PITTSBURGH -- Le’Veon Bell’s true value to the Steelers can’t be measured in a mere team award. Sure, being voted the Steelers’ most valuable player is a nice honor for Bell, who won by a vote of his teammates for the second time in three years on Wednesday.
But some of his teammates are thinking bigger -- like maybe, MVP of the NFL.
Perhaps a more immediate measure of the star running back’s value to his team will be seen Sunday when the Steelers host the Cleveland Browns and Bell, almost assuredly, won’t even play. The Steelers value Bell so much they don’t want to risk losing him again to injury in Sunday’s meaningless regular-season finale against the gad-awful Browns.
In his place, Fitzgerald Toussaint -- the Maytag repairman of backup running backs behind Bell and veteran DeAngelo Williams -- will likely pad on to his 11 carries this season. Hey, with Bell averaging 26.8 carries per game during the Steelers’ current six-game winning streak, Toussaint will take any work he can.
“Working behind two of the best in the league is kind of an eye opener for me,” Toussaint said of Bell and Williams. “Just sit back and take notes. Those guys really set the standard. I just go out there and follow their lead.”
Despite missing the first three games of the season serving a league suspension, Bell leads all but one other running back in the NFL in two major statistical categories. Dallas’ super rookie Ezekiel Elliott leads Bell in both total rushing yards (1,631 to 1,268) and yards per game (108.7 to 105.7).
Of course, the rushing numbers only tell part of Bell’s story. Bell also has 75 receptions for 616 yards, compared to 32 for 363 for Elliott.
“He’s real versatile,” Toussaint said. “Not a lot of backs in the league can do that. He gives you the whole nine. He gives his all and doesn’t come out of the game. He has tremendous heart. He’s special.”
That’s why, no offense to Elliott or Pittsburgh’s team award, Bell’s teammates believe he should also be in consideration for league MVP.

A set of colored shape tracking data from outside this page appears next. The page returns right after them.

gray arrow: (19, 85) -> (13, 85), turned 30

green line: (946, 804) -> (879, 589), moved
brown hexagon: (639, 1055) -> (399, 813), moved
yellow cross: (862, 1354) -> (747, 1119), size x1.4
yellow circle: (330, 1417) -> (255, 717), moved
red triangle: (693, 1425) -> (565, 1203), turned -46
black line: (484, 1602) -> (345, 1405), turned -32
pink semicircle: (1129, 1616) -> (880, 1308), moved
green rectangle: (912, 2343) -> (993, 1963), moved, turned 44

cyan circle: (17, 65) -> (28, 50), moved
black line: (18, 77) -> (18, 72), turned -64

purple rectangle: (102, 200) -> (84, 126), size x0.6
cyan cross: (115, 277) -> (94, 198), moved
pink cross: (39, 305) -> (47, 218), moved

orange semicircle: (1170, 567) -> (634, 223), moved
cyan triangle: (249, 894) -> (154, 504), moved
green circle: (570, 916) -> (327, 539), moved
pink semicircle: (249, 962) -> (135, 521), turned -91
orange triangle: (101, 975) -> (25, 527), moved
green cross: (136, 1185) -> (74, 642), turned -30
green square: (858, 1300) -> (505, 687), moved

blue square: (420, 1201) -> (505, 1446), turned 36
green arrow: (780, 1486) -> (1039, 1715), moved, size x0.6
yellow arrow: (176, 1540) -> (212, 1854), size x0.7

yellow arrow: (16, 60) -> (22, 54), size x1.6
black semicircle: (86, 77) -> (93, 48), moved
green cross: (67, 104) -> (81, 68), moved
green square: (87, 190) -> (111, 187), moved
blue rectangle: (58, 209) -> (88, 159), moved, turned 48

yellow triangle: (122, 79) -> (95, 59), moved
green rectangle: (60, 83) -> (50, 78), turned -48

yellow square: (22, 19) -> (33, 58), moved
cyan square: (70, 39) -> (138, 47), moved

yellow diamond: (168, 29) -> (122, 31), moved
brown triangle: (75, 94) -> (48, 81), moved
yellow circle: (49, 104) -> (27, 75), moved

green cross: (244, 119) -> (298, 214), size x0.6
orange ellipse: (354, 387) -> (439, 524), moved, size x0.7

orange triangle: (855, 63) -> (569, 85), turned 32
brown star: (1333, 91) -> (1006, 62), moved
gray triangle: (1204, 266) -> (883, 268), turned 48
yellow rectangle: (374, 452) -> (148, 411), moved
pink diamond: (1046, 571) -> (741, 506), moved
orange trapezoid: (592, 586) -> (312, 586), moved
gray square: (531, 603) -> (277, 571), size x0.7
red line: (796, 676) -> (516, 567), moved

“He should definitely be in that conversation,” said guard Ramon Foster. “You can’t have a guy who’s done what he’s done so far and not be in the conversation, but in this league they go with who’s hot.”
According to Las Vegas oddsmaker Bovada, Elliott is currently the consensus favorite at 2/1 odds followed by four quarterbacks: Atlanta’s Matt Ryan, Green Bay’s Aaron Rodgers, New England’s Tom Brady and the Cowboys’ Dak Prescott, and then Bell at a distant 25/1. Since the NFL merger in 1970, the MVP award has been almost the exclusive property of quarterbacks. Only 14 running backs have ever won, the last being Minnesota’s Adrian Peterson when he became the sixth player to rush for over 2,000 yards. Only one Steeler -- quarterback Terry Bradshaw in 1978 -- has ever won.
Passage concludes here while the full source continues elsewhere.